Back to the Crowls for tea, and Winnie Crowl came too. Remember her? She’s Reg’s cousin. A dear old lady who really makes an effort, like Reg, to talk to you as an equal, not as a youngster – tho she’s getting onto 65 or 70. She doesn’t always succeed, anymore than Reg does, but they do try not to alienate themselves from someone who is so much younger. With a little persuasion I played some Beethoven sonatas – bits of them for them, explaining as I went along what was happening. Reg recorded most of it! Good grief! Things must sound pretty terrible on that piano actually, because it’s out of tune, and sticks, and notes won’t repeat, and oh, dear.

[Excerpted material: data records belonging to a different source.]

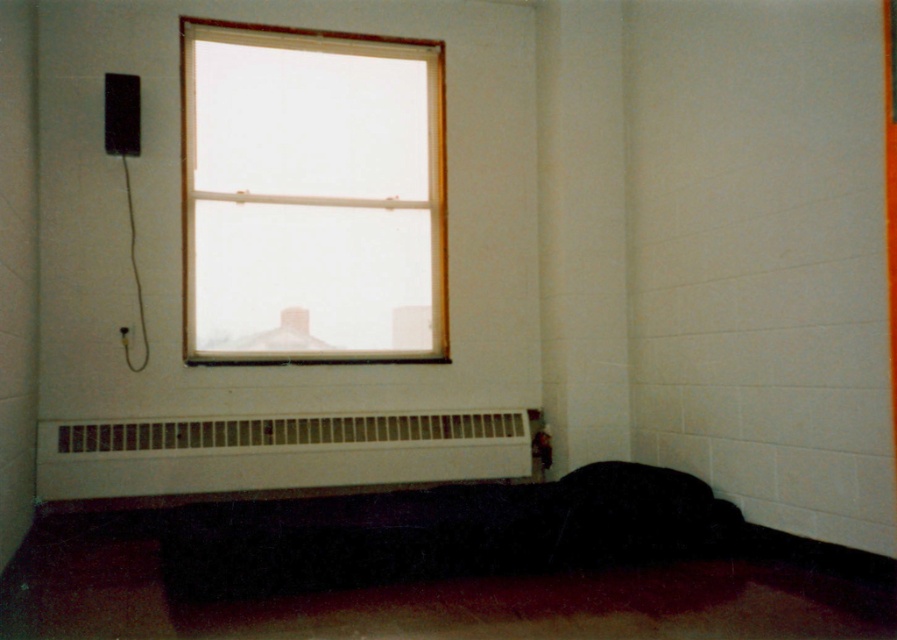 You are a delivery robot that is 1.1 meters tall. You need to move through the room and deliver a package to the white matte radiator at lower center. Can you pass under the clear glass window at upper center without hitting your head?

The distance between the clear glass window at upper center and white matte radiator at lower center is 1.07 meters. Since the robot is 1.1 meters tall, it is slightly taller than the available space, so it cannot pass under the window without hitting its head.

You are standing in the room and want to move from the point at coordinates point (x=213, y=72) to the point at coordinates point (x=382, y=470). Which direction should you move to get closer to the second point?

To move from point (x=213, y=72) to point (x=382, y=470), you should move towards the lower right direction since point (x=382, y=470) is located to the lower right of point (x=213, y=72). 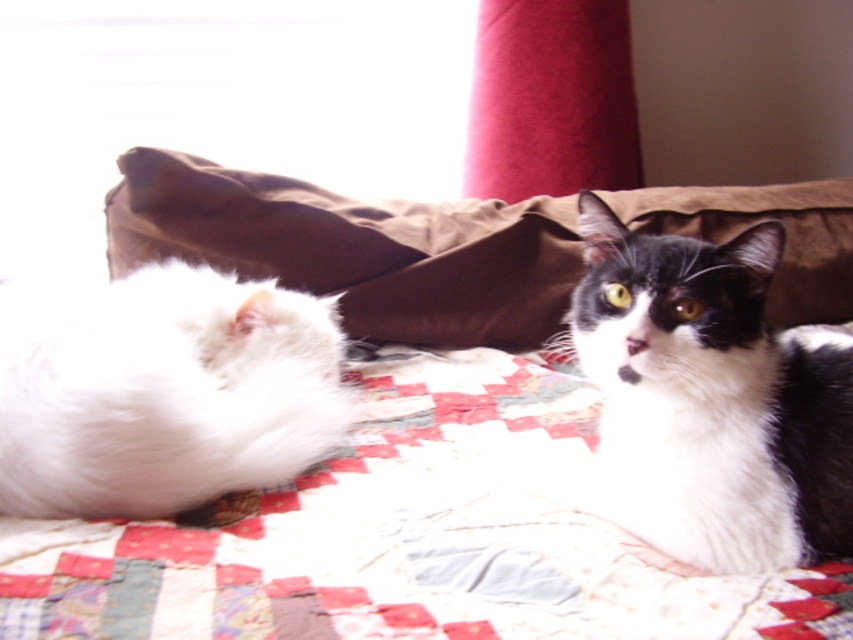 Between black and white fur cat at upper right and white fluffy cat at left, which one has more height?

With more height is black and white fur cat at upper right.

Can you confirm if black and white fur cat at upper right is shorter than white fluffy cat at left?

No, black and white fur cat at upper right is not shorter than white fluffy cat at left.

From the picture: Measure the distance between point (781, 468) and camera.

Point (781, 468) and camera are 22.90 inches apart.

Locate an element on the screen. black and white fur cat at upper right is located at coordinates (711, 400).

Is brown fabric pillow at center positioned behind white fluffy cat at left?

Yes, brown fabric pillow at center is further from the viewer.

Does brown fabric pillow at center have a greater height compared to white fluffy cat at left?

Yes.

Is point (312, 211) farther from viewer compared to point (24, 374)?

Yes, point (312, 211) is behind point (24, 374).

Where is `brown fabric pillow at center`? The image size is (853, 640). brown fabric pillow at center is located at coordinates (357, 250).

The width and height of the screenshot is (853, 640). What do you see at coordinates (711, 400) in the screenshot?
I see `black and white fur cat at upper right` at bounding box center [711, 400].

Can you confirm if black and white fur cat at upper right is positioned to the left of brown fabric pillow at center?

No, black and white fur cat at upper right is not to the left of brown fabric pillow at center.

Find the location of a particular element. The height and width of the screenshot is (640, 853). black and white fur cat at upper right is located at coordinates (711, 400). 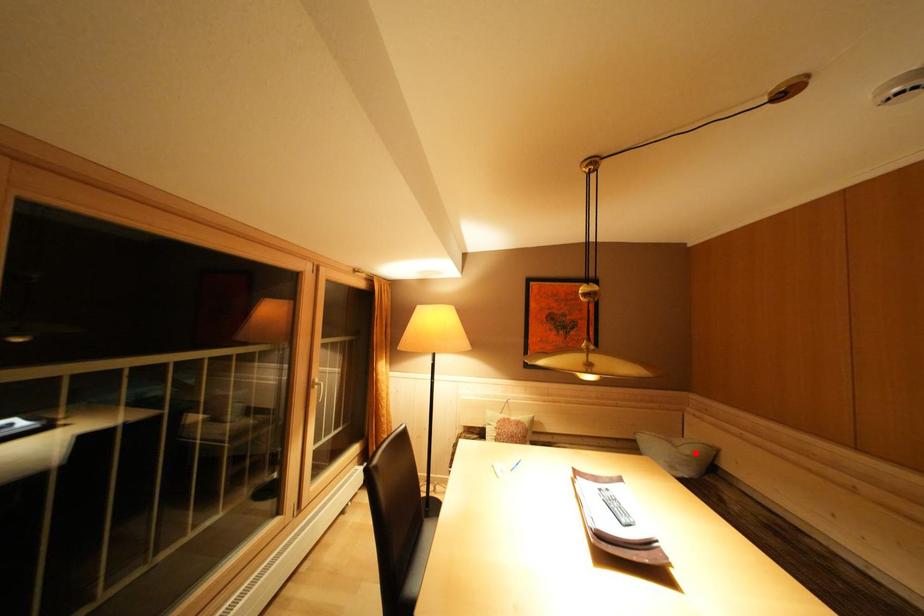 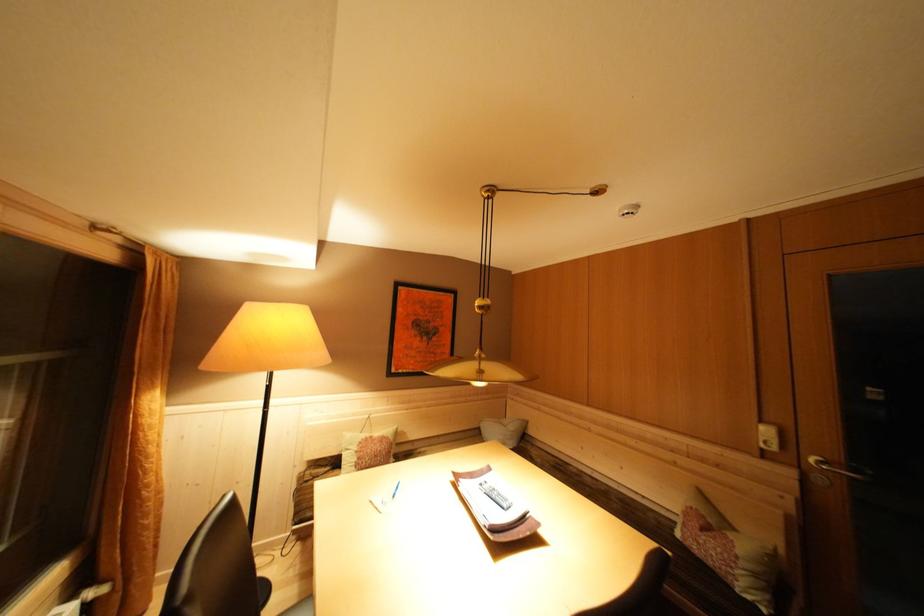 Where in the second image is the point corresponding to the highlighted location from the first image?

(518, 430) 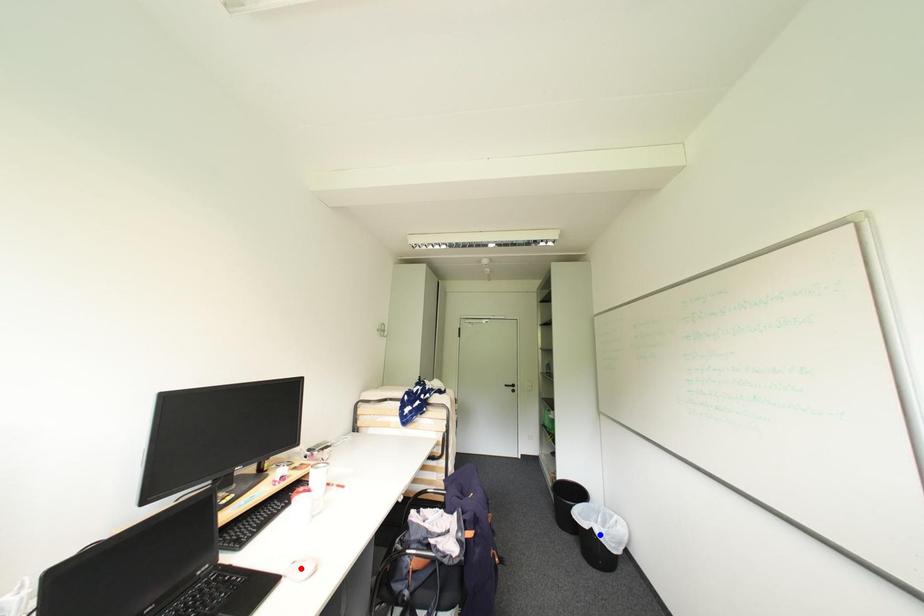 Question: Which of the two points in the image is closer to the camera?

Choices:
 (A) Blue point is closer.
 (B) Red point is closer.

Answer: (B)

On that morning, Nina had said just before we went out that she would wash my scarf for me if I didn’t think that was being rude suggesting it! I accepted gratefully of course, and she gave me one for the day, and then gave it to me full stop! She’s a real dear, and I don’t think Mavis could do without her. She looks after Margaret much more it seems to me than her parents (!) and Marg is really attracted to her. So am I – she’s lovely, and has a marvellous sense of fun. I rather think perhaps that Reg has been living in a house with 3 women too long, and this is why I’m so acceptable! I often wonder if Mavis really cares to have me there every other week, although she too is extremely kind, and I’m no doubt doing her an injustice, because of her very quiet way. They also washed a shirt that I’d left there by mistake over Christmas – I’d had a funny feeling I was a shirt down! – and also told me which soap powders were best for whites. We chat about all sorts of domestic things there! (!!!!!: Penalty!)

Patricia Hayes
Anyway, on Sunday after lunch Reg took me over to Ann and Pat’s – five minutes away – as I had to play for these two at some Charity do. It turned out to be for the Assumption Sisters’ friends: the people from the families they’ve helped over the years. It’s an annual affair: one week (last) for the men, and the one we went to for the women. And they provide supper in a huge room, at tables, not buffet either. It was one of those thrown together concerts, and the worst part about the girls’ items, was that they didn’t know them. I hate that, I’m afraid, and find it very embarrassing. But the biggest surprise of all for me was that several actors came along to do some poetry readings and in the group was John le Mesurier – you do know, from George and the Dragon: the Colonel!  And he’s also, as they said, been in practically every British comedy ever made. He was a delight. Whether or not he was acting all the time I don’t know, but he was just like he always is. Must be his public image. He read a couple of poems, and said he’d never done this sort of thing before, and wasn’t quite sure if he’d do it right, and made every word he said before he even started like the lines from a comedy. Marvellous. The others were all good too, and though some of their faces seemed familiar, their names meant nothing. (One of the women at the do was Patricia Hayes, an actress. Ring any bells. Made films, a few, round the 40s and 50s. [The daughter was Teresa Jennings; she’s mentioned in the obituary. She was small, like her mother. Her husband was considerably taller.] Another student has a brother in a pop-group which I’d heard of back home.) The concert went on rather long however, with too many bad items, including ours, and not enough good. There was a lady ventriloquist (looking very like BerthaRawlinson!*) who was very good: her [handwritten] dummy took over completely – and had an argument with a lady in the audience! In fact it really does seem that these people get a bit schizophrenic as the dummy did all the talking nearly.  
Centre, a student, I mean, but married to another one of the students, is the daughter of
LOTS of love, Mike


*Bertha Rawlinson - see entry in Te Ara Biography.